Ok, thanks for the info.

> As I said, the test case is written in an endianess-neutral way,

>

>     static const uint16_t insns[] = {

>       /* 1d ee 70 7f	 mrc	15, 0, r7, cr13, cr0, {3} */

>       0xee1d, 0x7f70,

>     };


If my assumption above is right, everything looks right until extract_arm_insn.
The 4-byte instruction is extracted with

  insn_record->arm_insn = (uint32_t) extract_unsigned_integer (&buf[0],
                           insn_size,
			   gdbarch_byte_order_for_code (insn_record->gdbarch));

Since the instruction is extracted as a single 4-byte value, on little endian,
extract_arm_insn leaves insn_record->arm_insn equal to 0x7f70ee1d.  On big
endian, it leaves it equal to 0xee1d7f70.  Hence the need for the word swapping
you show below.

In my opinion, it should be extract_arm_insn's responsibility to leave
insn_record->arm_insn with a consistent value regardless of the target/host
endiannesses.  The easiest way would be to read the instruction as two 16-bit
integers instead of one 32-bit one.  Or we can still do the word swap shown below
(only if the code is little endian), but at least I think it would make more sense
to do it in extract_arm_insn.

>

> but the arm process recording processes thumb-2 instruction as one

> 32-bit instruction, so that it has this,

>

> 	  /* Swap first half of 32bit thumb instruction with second half.  */

> 	  arm_record->arm_insn

> 	    = (arm_record->arm_insn >> 16) | (arm_record->arm_insn << 16);


> I wonder this is the cause of the test fail, that is, we don't need to

> swap them in big endian.  Since I've never run GDB tests on arm big

> endian target, I am not very confident on my fix below.  It fixes the

> test fail on ppc64, and also the fail with your patch to change the test

> with two different endianess.


What do you think about the patch below?  Functionally, it should be identical
to what you suggested, but I think it's clear to fix extract_arm_insn instead.

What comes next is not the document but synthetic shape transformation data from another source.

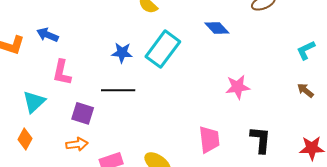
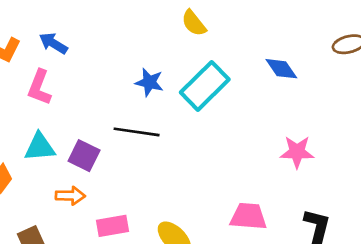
pink L-shape: (62, 72) -> (39, 87), moved
cyan triangle: (34, 102) -> (40, 147), moved, turned 30
pink trapezoid: (209, 139) -> (248, 216), turned -88

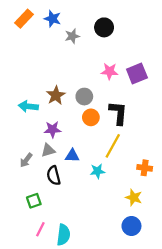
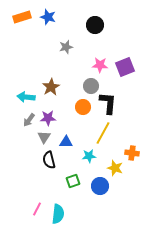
orange rectangle: (24, 19) -> (22, 17), turned 30
gray star: (72, 36) -> (66, 47), moved
gray circle: (84, 97) -> (91, 86), moved
gray triangle: (48, 150) -> (44, 137), turned -40
gray arrow: (26, 160) -> (29, 120), moved
yellow star: (134, 197) -> (115, 168), moved
green square: (34, 201) -> (73, 181), moved
blue circle: (131, 226) -> (100, 186), moved

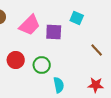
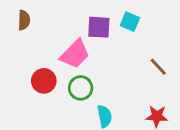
pink trapezoid: (30, 25) -> (75, 54), moved
purple square: (54, 32) -> (99, 27), moved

From 925b2f54e53f39b8713dccc7788b3f10fccc374c Mon Sep 17 00:00:00 2001
From: Simon Marchi <simon.marchi@ericsson.com>

Date: Mon, 12 Mar 2018 11:28:29 -0400
Subject: [PATCH] extract_arm_insn: Read 32-bit instruction as two 16-bit words

---
 gdb/arm-tdep.c | 23 +++++++++++++++--------
 1 file changed, 15 insertions(+), 8 deletions(-)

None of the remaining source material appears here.